# Main caps and rods torqued engine will not turn



## Gunnar Couture (May 1, 2020)

I am putting together a 400 not for sure what year it’s around the 74-76 and when I put the bearings into the rods and caps and torque everything(stepped the torque up for 15-30-45 on rods) after the final torque it wouldn’t turn. I don’t want a boat anchor sitting on my engine stand please help


----------



## Jetzster (Jan 18, 2020)

Did you use Plastigauge to check tolerances under the bearing caps after torqueing?
Do them each one at a time , pull cap back off , check the crushed thread Next to the included chart to see what your bearings clearances are doing for starters


----------



## Gunnar Couture (May 1, 2020)

I got the engine from a builder (would’ve cost around 1200-1500 for him to do it) and said that it just needed Standard bearings. But he said the caps got mixed up could that have something to do with it.


----------



## Jetzster (Jan 18, 2020)

I would think so, need to backtrack ,
Do one at a time, looking for any like numbers , machines grooves, or arrows/dots on rods and caps, the dots/arrows used to face towards front of engine, feel for “Lips" first between rod and cap inside each assy with no bearing inserted. Also verify the oil holes are open in each bearing ,check the mains caps they should also be numbered, use plastigage everywhere regardless, then torque mains , rotate crank, adding only one rod at a time till you find which one is binding, suddenly way harder to turn...
May or may not have to remove rings first to make cranking easier to find the one that’s wrong


----------



## Gunnar Couture (May 1, 2020)

We looked for numbers numbers when we throes to put it together the first time on the rods and caps couldn’t find anything I’m thinking this engine was a problem for the guy.
I am not joking it was just given to me the car is what I paid for when I bought it


----------



## Jetzster (Jan 18, 2020)

If its like that , something he dumped on you, may be smartest to just bite the bullet ,and take it to another shop for a complete check out & an estimate to at least finish up the short block assy, then some sort of short block warranty will be guaranteed , also have them check both the heads whilst their at it.You can put heads on then knowing all is well below..
May be a lot more hidden issues, its way too much work to have to redo it over again, now is the time to know...
If it was me , I’d ‘Spare no expense’ at this point, I learned that the hard way once


----------



## PontiacJim (Dec 29, 2012)

The connecting rods/caps do not typically have any numbers on them to match them up. The machinist should have used new rod bolts, then sized each rod/cap as a unit, and then kept together. If they were removed and thrown in a box as a group, you may have trouble on your hands, so I would have all the rods verified for roundness and size.
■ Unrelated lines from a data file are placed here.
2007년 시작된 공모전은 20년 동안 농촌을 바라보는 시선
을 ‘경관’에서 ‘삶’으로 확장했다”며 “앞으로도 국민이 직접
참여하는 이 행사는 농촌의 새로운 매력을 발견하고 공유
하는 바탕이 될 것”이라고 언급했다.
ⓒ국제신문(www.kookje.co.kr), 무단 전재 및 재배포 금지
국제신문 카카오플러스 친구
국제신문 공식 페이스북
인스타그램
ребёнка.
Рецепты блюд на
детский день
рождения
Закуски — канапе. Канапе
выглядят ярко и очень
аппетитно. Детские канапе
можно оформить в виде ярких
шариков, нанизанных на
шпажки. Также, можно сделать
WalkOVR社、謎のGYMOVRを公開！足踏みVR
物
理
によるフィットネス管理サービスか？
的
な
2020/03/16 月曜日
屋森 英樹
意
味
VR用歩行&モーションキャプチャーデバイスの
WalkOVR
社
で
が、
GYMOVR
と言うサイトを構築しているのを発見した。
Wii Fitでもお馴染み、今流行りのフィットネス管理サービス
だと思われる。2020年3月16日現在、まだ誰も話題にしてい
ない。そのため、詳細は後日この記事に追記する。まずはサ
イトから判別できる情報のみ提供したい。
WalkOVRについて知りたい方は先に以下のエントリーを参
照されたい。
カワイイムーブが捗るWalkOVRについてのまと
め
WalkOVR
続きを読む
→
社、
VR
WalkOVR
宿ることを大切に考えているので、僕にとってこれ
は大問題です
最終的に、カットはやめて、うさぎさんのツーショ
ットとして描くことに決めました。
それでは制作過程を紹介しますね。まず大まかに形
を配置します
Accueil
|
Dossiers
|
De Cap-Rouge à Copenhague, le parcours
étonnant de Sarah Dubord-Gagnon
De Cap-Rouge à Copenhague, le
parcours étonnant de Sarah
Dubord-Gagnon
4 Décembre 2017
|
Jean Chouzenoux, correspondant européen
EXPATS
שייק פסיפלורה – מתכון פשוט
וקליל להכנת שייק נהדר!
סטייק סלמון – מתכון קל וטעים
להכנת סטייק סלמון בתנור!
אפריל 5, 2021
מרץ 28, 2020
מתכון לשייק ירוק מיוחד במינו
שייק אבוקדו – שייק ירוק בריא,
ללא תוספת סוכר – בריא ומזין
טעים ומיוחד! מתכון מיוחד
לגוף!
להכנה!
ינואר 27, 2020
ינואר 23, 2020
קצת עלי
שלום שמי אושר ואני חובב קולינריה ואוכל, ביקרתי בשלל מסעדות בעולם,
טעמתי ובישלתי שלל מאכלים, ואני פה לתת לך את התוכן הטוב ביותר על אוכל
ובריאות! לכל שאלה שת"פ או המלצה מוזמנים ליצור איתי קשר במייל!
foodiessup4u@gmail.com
The main caps are numbered, so that should not be an issue.

Look at the rod bearings. Some will have a flat edge while the opposite side is beveled. The beveled side of the bearing is designed to match the radius/fillet found on the crank pin - look at it and you should see this. Since 2 rods fit one crank pin, the flat side of the bearing will be on the inside of each rod - ie where they would be touching. The beveled side of the bearing will be facing away/outside on the rod.  IF you put the flat side against the radius found in the crank, it will bind up. Your connecting rod will also have a radius/fillet that determines how the rods are positioned on the crank. 




As noted, checking the bearing clearance with plastigauge is a must. Not all bearings may have the same tolerances. You can sometimes juggle the bearings around to get your desired clearances to match closer this way. Same with the crank.

Do the crank first. Plastigauge with bearings dry. If good, remove the crank and install the rear main seal in the block. Put the rear main seal into the main cap. Then put some oil on the bearing saddles in the block and a little on the rear main seals. Drop the crank in. Put oil on the main cap bearings and tighten. EXCEPT for the thrust bearing cap. Push the crank to the rear so you seat the thrust bearing flat with the thrust bearing surface on the crank and tighten, but not torque. You can check your thrust clearance (forward/backward movement of the crank) and make sure it is in tolerances -You don't want it too tight or loose. Once that checks out, then go about torquing the main caps. Once done, you should be able to spin the crank by hand fairly easy. 




If the bock is a mid 1975 and up 400, look at the casting number found on the block at the rear. If you see 500557, you have the weaker block. The main saddles are thinner and the block is not recommended for a big HP build. Enclosed a pic of the block and you can see where the main saddles under the main caps are "sunken" in and not flat. Pontiac did this to save weight/money as HO levels were fairly low. The good blocks are the Trans-Am 400 blocks and will have XX in the lifter galley and casting number 481988.


----------